BytePane

REST API Best Practices: Design, Security & Performance

API18 min read

84% of organizations experienced an API security incident in the past 12 months — per a 2024 survey of 1,200 IT and security professionals. The 2025 Global State of API Security Report (Traceable AI) found that 57% of organizations suffered API-related data breaches in the past two years, and 28% of those breaches compromised sensitive data and critical systems. Meanwhile, a Treblle analysis of over 1 billion API calls found that only 15% of APIs implement rate limiting.

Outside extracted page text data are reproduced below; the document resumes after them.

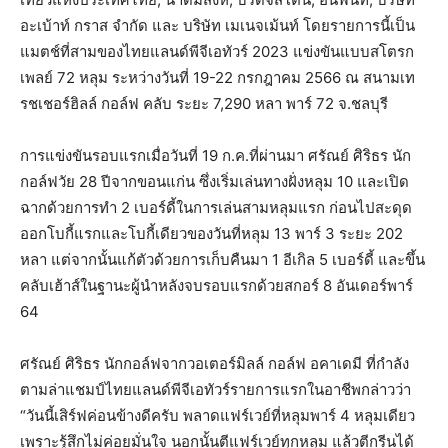
อะเบ้าท์ กราส จำกัด และ บริษัท เมเนจเม้นท์ โดยรายการนี้เป็น
แมตช์ที่สามของไทยแลนด์พีจีเอทัวร์ 2023 แข่งขันแบบสโตรก
เพลย์ 72 หลุม ระหว่างวันที่ 19-22 กรกฎาคม 2566 ณ สนามเท
รชเชอร์ฮิลล์ กอล์ฟ คลับ ระยะ 7,290 หลา พาร์ 72 จ.ชลบุรี
การแข่งขันรอบแรกเมื่อวันที่ 19 ก.ค.ที่ผ่านมา ศรัณย์ ศิริธร นัก
กอล์ฟวัย 28 ปีจากขอนแก่น ซึ่งเริ่มเล่นทางฝั่งหลุม 10 และเปิด
ฉากด้วยการทำ 2 เบอร์ดี้ในการเล่นสามหลุมแรก ก่อนไปสะดุด
ออกโบกี้แรกและโบกี้เดียวของวันที่หลุม 13 พาร์ 3 ระยะ 202
หลา แต่จากนั้นแก้ตัวด้วยการเก็บคืนมา 1 อีเกิล 5 เบอร์ดี้ และขึ้น
คลับเฮ้าส์ในฐานะผู้นำหลังจบรอบแรกด้วยสกอร์ 8 อันเดอร์พาร์
64
ศรัณย์ ศิริธร นักกอล์ฟจากวอเตอร์มิลล์ กอล์ฟ อคาเดมี ที่กำลัง
ตามล่าแชมป์ไทยแลนด์พีจีเอทัวร์รายการแรกในอาชีพกล่าวว่า
“วันนี้เสิร์ฟค่อนข้างดีครับ พลาดแฟร์เวย์ที่หลุมพาร์ 4 หลุมเดียว
เพราะรู้สึกไม่ค่อยมั่นใจ นอกนั้นตีแฟร์เวย์ทุกหลุม แล้วตีกรีนได้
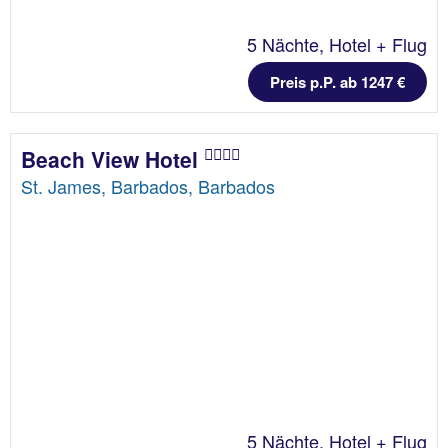
5 Nächte, Hotel + Flug
Preis p.P. ab 1247 €
Beach View Hotel
St. James, Barbados, Barbados
5 Nächte, Hotel + Flug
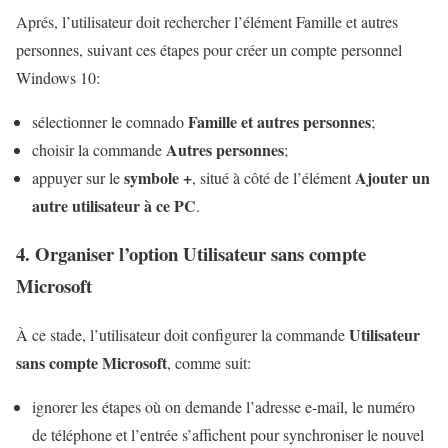
Aprés, l’utilisateur doit rechercher l’élément Famille et autres
personnes, suivant ces étapes pour créer un compte personnel
Windows 10:
Famille et autres personnes
sélectionner le comnado
;
Autres personnes
choisir la commande
;
symbole +
Ajouter un
appuyer sur le
, situé à côté de l’élément
autre utilisateur à ce PC
.
4. Organiser l’option Utilisateur sans compte
Microsoft
Utilisateur
À ce stade, l’utilisateur doit configurer la commande
sans compte Microsoft
, comme suit:
ignorer les étapes où on demande l’adresse e-mail, le numéro
de téléphone et l’entrée s’affichent pour synchroniser le nouvel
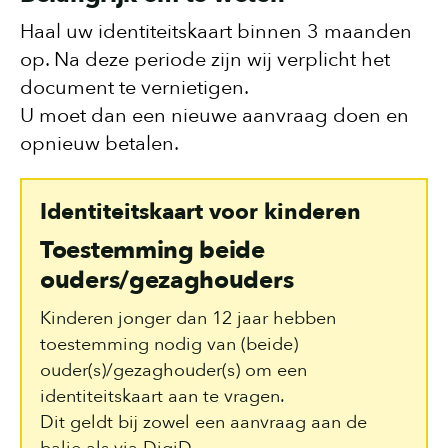
Haal uw identiteitskaart binnen 3 maanden
op. Na deze periode zijn wij verplicht het
document te vernietigen.
U moet dan een nieuwe aanvraag doen en
opnieuw betalen.
Identiteitskaart voor kinderen
Toestemming beide
ouders/gezaghouders
Kinderen jonger dan 12 jaar hebben
toestemming nodig van (beide)
ouder(s)/gezaghouder(s) om een
identiteitskaart aan te vragen.
Dit geldt bij zowel een aanvraag aan de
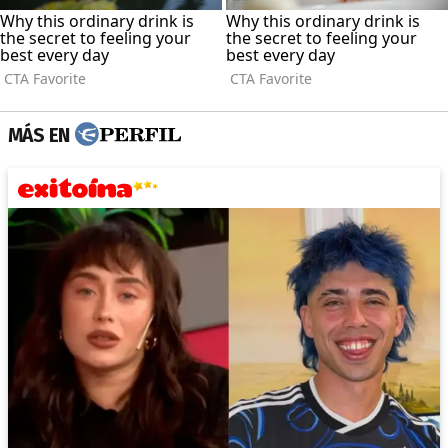
MÁS EN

The problem is rarely that developers don't know the basics. It's that security and performance best practices get treated as optional enhancements rather than table stakes. This guide covers the practices that actually matter in production.

Key Takeaways

  • REST powers 83% of web services, but the gap between a functional API and a production-grade one is enormous — most organizations are not closing it.
  • Rate limiting is the single most neglected practice: only 15% of APIs implement it per Treblle's analysis of 1B+ calls. It protects both availability and your budget.
  • Use 401 for unauthenticated and 403 for unauthorized — they are semantically different, and CDNs/gateways use this distinction for caching decisions.
  • Never expose stack traces, internal IDs, or database errors in API responses — this is an OWASP API Security Top 10 failure mode.
  • Per the Postman 2025 State of the API report (5,700+ respondents), 82% of organizations have adopted API-first design — the remaining 18% consistently struggle with integration churn.

Common Mistakes vs. Best Practices

Most of these violations are not exotic edge cases — they show up repeatedly in code reviews, security audits, and production incidents. Here's the pattern of what separates functional APIs from well-engineered ones:

AreaCommon MistakeBest Practice
HTTP MethodsPOST for everything (/getUsers)GET/POST/PUT/PATCH/DELETE per semantics
Error codesAlways return 200, encode status in bodyUse correct 4xx/5xx with structured body
Error bodyBare string or raw exception messageStructured JSON with code, message, request_id
Rate limitingNo limits (85% of APIs per Treblle)429 + Retry-After + rate limit headers
VersioningBreak existing clients on updatesURL path versioning (/v1/)
PaginationReturn entire collection without limitCursor or offset pagination with max page size
CORSAccess-Control-Allow-Origin: * everywhereAllowlist specific origins; block * for auth endpoints
Secrets in responsesStack traces, SQL errors, internal IDsOpaque error codes + request_id for tracing

Authentication: Choosing the Right Method

Authentication is not one-size-fits-all. The right choice depends on your API's consumers (internal microservices, third-party developers, browser clients), your security requirements, and your operational complexity tolerance. Here is a practical decision framework:

API Keys: Simple but Risky If Mishandled

API keys are the simplest authentication mechanism — a single secret string passed in a header. They are appropriate for server-to-server communication where the client can store secrets securely, and for public APIs where you want low integration friction.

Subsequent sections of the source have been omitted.